◆ **Exercise**: Below are entries; output exactly the lines from the one with "February 2026" to the one with "August 2025", both included, and nothing else.

◆ **Provided records**:

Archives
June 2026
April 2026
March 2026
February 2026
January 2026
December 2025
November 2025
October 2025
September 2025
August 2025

* * *

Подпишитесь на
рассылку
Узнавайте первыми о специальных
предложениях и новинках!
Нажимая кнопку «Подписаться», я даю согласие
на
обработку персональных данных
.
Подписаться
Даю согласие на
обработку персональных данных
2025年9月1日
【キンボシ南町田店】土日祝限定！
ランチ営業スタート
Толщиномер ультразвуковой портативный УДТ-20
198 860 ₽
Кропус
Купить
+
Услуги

◆ **Answer to this problem**:
February 2026
January 2026
December 2025
November 2025
October 2025
September 2025
August 2025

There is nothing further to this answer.